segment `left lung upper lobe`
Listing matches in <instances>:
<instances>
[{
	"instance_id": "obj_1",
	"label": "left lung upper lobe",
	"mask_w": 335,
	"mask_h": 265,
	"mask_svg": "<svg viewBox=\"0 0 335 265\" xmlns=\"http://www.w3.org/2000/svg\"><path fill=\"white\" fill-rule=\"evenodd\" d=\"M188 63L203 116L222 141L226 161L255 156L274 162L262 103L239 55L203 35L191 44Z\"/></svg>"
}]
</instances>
--------
Each record above, in full: retype it verbatim.

segment `left lung upper lobe`
Listing matches in <instances>:
<instances>
[{
	"instance_id": "obj_1",
	"label": "left lung upper lobe",
	"mask_w": 335,
	"mask_h": 265,
	"mask_svg": "<svg viewBox=\"0 0 335 265\" xmlns=\"http://www.w3.org/2000/svg\"><path fill=\"white\" fill-rule=\"evenodd\" d=\"M188 63L203 116L222 141L226 161L255 156L274 162L262 103L239 55L203 35L191 44Z\"/></svg>"
}]
</instances>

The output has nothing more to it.